I've been spending lots of time with her and she has perked up a bit but she still isn't how she was in February. I really think a lot of this is due to being lonely but with school I just can't spend the hours of time with her that she really needs. I had debated bonding her to Mocha and Zoey but there is no way. Zoey is so territorial that it just will never work. I guess I can try just doing short sessions of her and Mocha and see if she perks up with another bunny's company.

I guess I will just keep my fingers crossed. Thanks everyone for your help and thoughts. No one around me really understands how much those bunnies mean to me.
 
It's too dangerous and with Reese being a small breed there is so little room to work and her jaw is very fragile so there is a very high risk of breaking her jaw. She said too much can go wrong.

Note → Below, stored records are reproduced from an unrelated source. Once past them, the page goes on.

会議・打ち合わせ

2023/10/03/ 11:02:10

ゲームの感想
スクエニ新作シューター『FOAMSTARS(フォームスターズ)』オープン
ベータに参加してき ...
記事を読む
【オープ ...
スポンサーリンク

You have to understand that the vets here are not as experienced as the vets in the US. There are very few that even deal with rabbits. This is the best vet in the area and she knows how to treat rabbits but if they won't remove her teeth sothere is no wayReese can have them removed.
 
Laura, I so sorry to hear Reese isn't feeling 100%. I really hope she gets better now that you are home.

Do you think it's possible to get her a friend (gosh all those bunnies that were rescued lately, maybe theirs a friend for her). I realize you are so busy with school and work right now but it sounds like your Dad is incouraging you to get Resee a friend.

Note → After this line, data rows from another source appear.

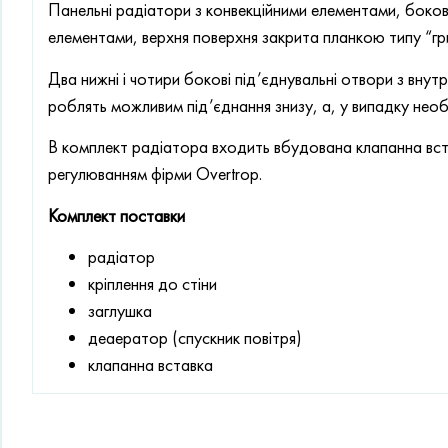
Панельні радіатори з конвекційними елементами, бокові
елементами, верхня поверхня закрита планкою типу “гр
Два нижні і чотири бокові під’єднувальні отвори з вн
роблять можливим під’єднання знизу, а, у випадку необх
В комплект радіатора входить вбудована клапанна вст
регулюванням фірми Overtrop.
Комплект поставки
радіатор
кріплення до стіни
заглушка
деаератор (спускник повітря)
клапанна вставка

I'll say a prayer for Reese that she starts to feel better soon.

Susan:)
 
I'm going to go look for a friend. Being as most are paired together I should be able to find something she will get along with her since she loves everyone. The only problem I have is most have unknown ages and I don't want to end up with something that is older because I really don't want to have to worry about old age with another rabbit right now.

As I said before, I think this is my last ditch effort to pull her out again. I may be busy but more than anything it's my mom that I am thinking about. She cares for them when I am not here working and I leave again in 8 months (most likely) so I have to think about the extra work that a 4th rabbit brings with it. But if Reese doesn't pull out of this soon that wont be a problem because I really don't think Reese will be here come January. :(
 
Well it was finally warm enough and dry enough to let her in the outside run again. Some where between the change of scenery (she's been in the garage for about 6 months), the close proximity of the other rabbits, and the 4 hours I spent with her, she has perked up considerably.

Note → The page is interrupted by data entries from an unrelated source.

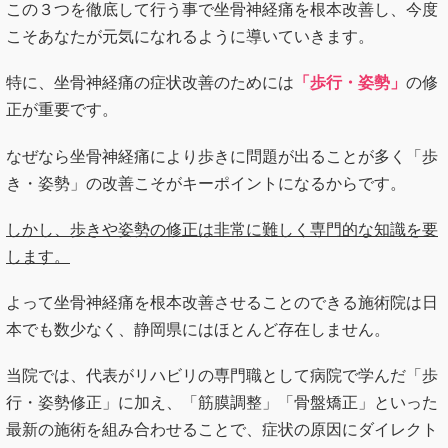
この３つを徹底して行う事で坐骨神経痛を根本改善し、今度
こそあなたが元気になれるように導いていきます。
特に、坐骨神経痛の症状改善のためには
「歩行・姿勢」
の修
正が重要です。
なぜなら坐骨神経痛により歩きに問題が出ることが多く「歩
き・姿勢」の改善こそがキーポイントになるからです。
しかし、歩きや姿勢の修正は非常に難しく専門的な知識を要
します。
よって坐骨神経痛を根本改善させることのできる施術院は日
本でも数少なく、静岡県にはほとんど存在しません。
当院では、代表がリハビリの専門職として病院で学んだ「歩
行・姿勢修正」に加え、「筋膜調整」「骨盤矯正」といった
最新の施術を組み合わせることで、症状の原因にダイレクト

Unfortunately I don't have that much time to spend with her normally. But she will soon be moved back outside into the hutch and will get consistant time to be in the run in the evenings and weekends.

I'll continue to supplement her food with sunflower seeds and Nutri-cal and keep my fiingers crossed for a much improved Reese.

Fingers crossed for my little girl.
 
Well my efforts are paying off with Reese. She is about 100 times better than she was when I came back home last week.

I moved her from the hutch to a pen beside Mocha and Zoey so that she would at least have indirect contact with other rabbits. It seemed to help perk her up a lot. I also started feeding her black oil sunflower seeds daily to help put some weight on her (she always gotten unlimited pellets and I still couldn't keep weight on her). Reese has never been a big hay eater, I've tried all the hays you can imagine and she just wont eat them. But I picked up some Alfalfa from the store a few days ago thinking that while it may not be the best choice of hay, it still encourages her to eat hay (hopefully it might help a bit with her teeth) and it helps maintain her weight. Well she LOVES the Alfalfa so I'll be keeping it as part of her diet.

Today I ran my hands over her and her spine was way less prominent which is great. She was also feeling really good. She is not a chewer, digger, or tosser but today she was binkying all around, chewing on the wood, digging at her bed, chewing on her bed, and 3 of her bowls were scattered across the cage. So she is definitely feeling so much better!

Thanks for your support guys and lets keep our fingers crossed that she doesn't start to go back downhill when I start school again. I guess we can also keep our fingers crossed that Chase will be her best bud soon!